Friday, April 01, 2005

Weapons of Mass Deception

Yesterday, the president-appointed "Commission on the Intelligence Capabilities of the United States Regarding Weapons of Mass Destruction" released what I presume to be its first and last study on the faulty intelligence used to justify the Iraq invasion. The report was very blunt, stating the following:

The intelligence community was dead wrong in almost all of its pre-war judgments about Iraq's weapons of mass destruction. [...] The bad news is that we still know disturbingly little about the weapons programs and even less about the intentions of many of our most dangerous adversaries.

Now, to some, this might be news. But to me, I can't help but feel this is just another smokescreen to protect the administration. This is just another situation where no one among the president's advisors wants to take the fall for the rash, unjustified behavior that led us to war. Why isn't the media pointing out the obvious hypocrisy here? The president's advisors have admitted that they had planned to attack Iraq at least one year before 9/11 and pushed for Iraq before the logical target of Afghanistan immediately after 9/11 (read the condensed Plan of Attack Woodward's book) . So, who cares about the intelligence? The administration was in the process of planning the Iraq invasion long before the intelligence was there.

But to add insult to injury, Bush had to get his pictures with the commission, congratulate them and make an insipid speech that boiled down to this (paraphrasing):

See! See! It wasn't my administration's fault! These guys over here prove it. Now let's get these bad intelligence boys in line. The president and pentagon should control the flow of intelligence, not some independent agencies. The president should be the filter for intelligence, not intelligent professionals!

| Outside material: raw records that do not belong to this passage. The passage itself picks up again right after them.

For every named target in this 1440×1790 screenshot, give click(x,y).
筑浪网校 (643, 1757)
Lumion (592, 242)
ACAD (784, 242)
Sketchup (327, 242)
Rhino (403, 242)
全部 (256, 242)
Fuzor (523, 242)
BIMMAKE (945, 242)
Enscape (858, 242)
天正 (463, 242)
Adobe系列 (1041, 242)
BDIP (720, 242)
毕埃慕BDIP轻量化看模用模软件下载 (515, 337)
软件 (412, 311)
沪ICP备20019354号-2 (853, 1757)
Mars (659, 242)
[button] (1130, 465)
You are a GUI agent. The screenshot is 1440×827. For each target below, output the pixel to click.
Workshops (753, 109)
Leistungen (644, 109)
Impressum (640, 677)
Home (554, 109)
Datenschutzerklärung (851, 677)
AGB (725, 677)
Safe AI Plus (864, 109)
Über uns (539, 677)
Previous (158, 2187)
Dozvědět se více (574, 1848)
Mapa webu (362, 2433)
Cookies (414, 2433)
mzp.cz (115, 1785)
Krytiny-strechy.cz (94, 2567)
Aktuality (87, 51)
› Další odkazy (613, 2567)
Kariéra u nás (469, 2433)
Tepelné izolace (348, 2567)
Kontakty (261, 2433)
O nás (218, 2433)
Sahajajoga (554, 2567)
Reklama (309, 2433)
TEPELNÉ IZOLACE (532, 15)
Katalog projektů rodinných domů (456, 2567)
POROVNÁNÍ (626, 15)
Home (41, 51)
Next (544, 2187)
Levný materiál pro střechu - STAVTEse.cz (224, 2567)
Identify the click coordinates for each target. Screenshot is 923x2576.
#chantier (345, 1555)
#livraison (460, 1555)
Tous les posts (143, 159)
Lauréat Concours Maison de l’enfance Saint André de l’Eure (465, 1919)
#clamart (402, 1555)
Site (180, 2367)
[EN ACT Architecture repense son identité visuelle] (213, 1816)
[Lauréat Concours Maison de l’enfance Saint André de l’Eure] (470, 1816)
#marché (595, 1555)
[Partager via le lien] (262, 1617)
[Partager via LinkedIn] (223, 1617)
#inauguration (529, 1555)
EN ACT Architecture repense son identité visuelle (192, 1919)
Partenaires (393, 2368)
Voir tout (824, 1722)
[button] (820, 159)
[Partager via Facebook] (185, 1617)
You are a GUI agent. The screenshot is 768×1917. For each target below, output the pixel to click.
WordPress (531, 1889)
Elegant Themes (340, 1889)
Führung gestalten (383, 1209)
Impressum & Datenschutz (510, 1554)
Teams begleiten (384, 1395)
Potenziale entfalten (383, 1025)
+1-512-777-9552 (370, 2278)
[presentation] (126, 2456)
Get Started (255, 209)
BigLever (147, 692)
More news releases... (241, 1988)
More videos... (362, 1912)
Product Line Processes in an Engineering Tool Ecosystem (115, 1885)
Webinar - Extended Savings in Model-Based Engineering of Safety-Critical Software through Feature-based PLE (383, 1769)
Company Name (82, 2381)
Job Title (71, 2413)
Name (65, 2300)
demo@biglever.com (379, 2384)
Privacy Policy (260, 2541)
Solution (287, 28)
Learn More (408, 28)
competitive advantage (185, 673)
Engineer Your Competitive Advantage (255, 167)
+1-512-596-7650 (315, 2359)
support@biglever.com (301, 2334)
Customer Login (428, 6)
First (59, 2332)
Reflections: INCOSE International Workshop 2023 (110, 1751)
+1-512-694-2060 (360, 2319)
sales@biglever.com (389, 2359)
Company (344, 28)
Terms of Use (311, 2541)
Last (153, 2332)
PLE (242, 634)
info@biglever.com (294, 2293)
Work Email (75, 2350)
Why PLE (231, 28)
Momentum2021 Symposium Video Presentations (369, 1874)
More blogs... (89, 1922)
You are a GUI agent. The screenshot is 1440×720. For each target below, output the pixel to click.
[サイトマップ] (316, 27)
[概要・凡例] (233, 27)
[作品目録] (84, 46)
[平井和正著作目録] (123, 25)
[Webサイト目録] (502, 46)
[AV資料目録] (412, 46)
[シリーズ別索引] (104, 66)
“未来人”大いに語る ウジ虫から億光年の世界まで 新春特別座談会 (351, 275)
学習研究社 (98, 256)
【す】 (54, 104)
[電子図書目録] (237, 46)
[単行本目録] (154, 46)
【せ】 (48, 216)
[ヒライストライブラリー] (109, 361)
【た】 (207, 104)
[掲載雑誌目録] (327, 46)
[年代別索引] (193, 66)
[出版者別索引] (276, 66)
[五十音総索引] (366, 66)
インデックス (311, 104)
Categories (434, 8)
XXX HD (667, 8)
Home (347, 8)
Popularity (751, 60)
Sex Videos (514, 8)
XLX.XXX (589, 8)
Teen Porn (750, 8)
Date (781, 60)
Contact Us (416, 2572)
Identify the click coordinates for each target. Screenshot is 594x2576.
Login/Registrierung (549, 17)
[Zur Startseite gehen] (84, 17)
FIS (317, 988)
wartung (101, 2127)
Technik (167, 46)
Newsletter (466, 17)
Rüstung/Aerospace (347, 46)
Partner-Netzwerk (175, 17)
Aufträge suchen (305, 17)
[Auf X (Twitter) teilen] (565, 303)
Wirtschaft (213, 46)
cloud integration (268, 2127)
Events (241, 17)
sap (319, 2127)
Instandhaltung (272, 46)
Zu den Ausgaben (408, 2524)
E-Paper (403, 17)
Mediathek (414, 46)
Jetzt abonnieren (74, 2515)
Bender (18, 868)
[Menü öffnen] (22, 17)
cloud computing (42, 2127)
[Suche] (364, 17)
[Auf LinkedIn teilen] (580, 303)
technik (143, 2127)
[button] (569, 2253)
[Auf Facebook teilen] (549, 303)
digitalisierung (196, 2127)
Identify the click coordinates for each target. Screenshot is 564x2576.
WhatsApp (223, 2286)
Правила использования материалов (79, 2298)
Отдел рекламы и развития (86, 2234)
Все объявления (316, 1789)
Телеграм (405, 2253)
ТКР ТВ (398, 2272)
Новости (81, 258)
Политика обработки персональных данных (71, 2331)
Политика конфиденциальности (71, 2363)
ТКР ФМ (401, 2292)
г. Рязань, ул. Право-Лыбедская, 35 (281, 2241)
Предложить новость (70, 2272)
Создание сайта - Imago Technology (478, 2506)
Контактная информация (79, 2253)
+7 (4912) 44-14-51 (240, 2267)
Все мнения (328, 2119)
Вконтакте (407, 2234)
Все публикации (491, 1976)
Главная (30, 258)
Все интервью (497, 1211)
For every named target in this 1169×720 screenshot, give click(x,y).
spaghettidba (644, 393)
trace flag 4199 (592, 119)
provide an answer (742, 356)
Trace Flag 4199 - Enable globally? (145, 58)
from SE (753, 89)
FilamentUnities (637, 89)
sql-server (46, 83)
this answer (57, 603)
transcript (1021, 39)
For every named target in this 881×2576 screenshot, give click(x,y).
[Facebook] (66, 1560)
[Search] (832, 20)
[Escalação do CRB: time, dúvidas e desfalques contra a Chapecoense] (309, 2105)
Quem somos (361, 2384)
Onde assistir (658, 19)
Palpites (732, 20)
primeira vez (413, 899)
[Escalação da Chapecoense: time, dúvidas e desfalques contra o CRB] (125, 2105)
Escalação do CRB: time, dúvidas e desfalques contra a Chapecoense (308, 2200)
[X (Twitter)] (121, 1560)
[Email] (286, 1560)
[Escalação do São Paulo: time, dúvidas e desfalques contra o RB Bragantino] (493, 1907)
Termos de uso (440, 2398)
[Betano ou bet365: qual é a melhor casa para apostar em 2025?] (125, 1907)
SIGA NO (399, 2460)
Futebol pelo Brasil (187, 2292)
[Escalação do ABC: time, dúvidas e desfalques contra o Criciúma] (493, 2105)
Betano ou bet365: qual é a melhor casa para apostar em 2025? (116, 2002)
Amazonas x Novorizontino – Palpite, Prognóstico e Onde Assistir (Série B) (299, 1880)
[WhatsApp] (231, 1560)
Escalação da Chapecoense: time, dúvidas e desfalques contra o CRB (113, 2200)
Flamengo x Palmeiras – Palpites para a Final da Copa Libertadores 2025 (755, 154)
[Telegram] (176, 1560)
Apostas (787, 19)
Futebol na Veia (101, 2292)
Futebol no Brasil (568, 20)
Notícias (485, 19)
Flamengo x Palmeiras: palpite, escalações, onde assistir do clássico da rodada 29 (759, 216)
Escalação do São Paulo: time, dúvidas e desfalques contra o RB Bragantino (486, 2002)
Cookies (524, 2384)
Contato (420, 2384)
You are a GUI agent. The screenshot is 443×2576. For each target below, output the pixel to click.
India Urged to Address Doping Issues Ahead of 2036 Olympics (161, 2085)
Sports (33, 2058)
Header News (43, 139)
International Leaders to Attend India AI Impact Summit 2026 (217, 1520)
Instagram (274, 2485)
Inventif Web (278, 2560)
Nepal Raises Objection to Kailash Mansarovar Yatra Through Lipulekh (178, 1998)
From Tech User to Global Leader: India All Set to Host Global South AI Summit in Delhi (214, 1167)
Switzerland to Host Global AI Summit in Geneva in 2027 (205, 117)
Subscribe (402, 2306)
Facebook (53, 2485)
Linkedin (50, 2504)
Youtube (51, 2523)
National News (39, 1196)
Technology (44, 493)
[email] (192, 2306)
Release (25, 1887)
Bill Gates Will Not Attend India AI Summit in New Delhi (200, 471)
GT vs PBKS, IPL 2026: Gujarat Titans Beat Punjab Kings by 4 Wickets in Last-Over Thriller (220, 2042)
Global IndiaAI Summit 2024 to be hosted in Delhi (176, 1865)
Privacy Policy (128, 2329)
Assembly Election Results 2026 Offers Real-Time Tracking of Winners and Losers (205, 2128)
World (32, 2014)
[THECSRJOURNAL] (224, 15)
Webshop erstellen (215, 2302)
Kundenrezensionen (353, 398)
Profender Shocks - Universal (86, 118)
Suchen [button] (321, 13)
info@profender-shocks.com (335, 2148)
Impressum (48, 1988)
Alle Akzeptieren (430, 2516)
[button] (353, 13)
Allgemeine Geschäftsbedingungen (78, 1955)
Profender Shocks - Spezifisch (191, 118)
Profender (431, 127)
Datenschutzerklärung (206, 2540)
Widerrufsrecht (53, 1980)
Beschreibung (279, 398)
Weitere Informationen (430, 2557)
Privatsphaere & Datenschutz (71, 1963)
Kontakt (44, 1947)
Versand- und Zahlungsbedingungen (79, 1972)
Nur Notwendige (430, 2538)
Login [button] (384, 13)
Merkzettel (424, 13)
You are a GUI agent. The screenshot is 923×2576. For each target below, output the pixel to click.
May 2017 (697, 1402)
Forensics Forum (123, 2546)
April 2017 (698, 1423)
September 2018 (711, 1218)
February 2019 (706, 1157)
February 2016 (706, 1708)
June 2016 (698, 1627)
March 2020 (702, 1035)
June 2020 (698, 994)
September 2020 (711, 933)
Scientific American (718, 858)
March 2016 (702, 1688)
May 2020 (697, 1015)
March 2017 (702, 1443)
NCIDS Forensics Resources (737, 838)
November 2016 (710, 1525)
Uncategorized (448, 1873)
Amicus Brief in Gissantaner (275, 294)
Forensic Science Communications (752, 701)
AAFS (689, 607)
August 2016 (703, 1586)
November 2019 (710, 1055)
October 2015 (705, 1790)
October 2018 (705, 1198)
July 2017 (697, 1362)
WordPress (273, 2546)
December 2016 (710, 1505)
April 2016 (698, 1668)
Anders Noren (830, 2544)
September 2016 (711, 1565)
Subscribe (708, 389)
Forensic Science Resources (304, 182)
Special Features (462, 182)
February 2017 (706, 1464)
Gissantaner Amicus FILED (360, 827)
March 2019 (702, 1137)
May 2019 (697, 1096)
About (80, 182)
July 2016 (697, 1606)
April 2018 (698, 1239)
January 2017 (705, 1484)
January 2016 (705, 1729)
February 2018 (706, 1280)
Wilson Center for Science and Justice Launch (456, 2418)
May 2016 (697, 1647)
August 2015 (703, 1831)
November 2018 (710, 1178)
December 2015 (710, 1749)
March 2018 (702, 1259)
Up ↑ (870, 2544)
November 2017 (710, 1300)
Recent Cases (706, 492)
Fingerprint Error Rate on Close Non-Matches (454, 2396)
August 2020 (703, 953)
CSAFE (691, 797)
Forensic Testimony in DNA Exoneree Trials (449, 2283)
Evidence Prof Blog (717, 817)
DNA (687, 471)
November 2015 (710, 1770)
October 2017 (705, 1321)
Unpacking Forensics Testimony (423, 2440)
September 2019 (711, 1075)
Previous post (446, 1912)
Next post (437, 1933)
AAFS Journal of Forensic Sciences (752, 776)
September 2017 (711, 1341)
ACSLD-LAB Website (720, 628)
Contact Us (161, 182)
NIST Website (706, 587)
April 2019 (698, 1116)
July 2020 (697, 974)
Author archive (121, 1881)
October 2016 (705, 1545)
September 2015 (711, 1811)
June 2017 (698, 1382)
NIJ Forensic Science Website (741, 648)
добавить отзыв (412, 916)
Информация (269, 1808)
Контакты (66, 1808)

And that is the problem with this whole thing. Though the intelligence agencies are need of serious reform, if the administration had not pushed so hard for justifying a war they had already decided to prosecute, I have little doubt better intelligence would come through the proper channels. But hey, that's why Rummy has his own intelligence agency: he tells them what he wants to hear and they rubberstamp it!

Is there any individuality or independence left in our government?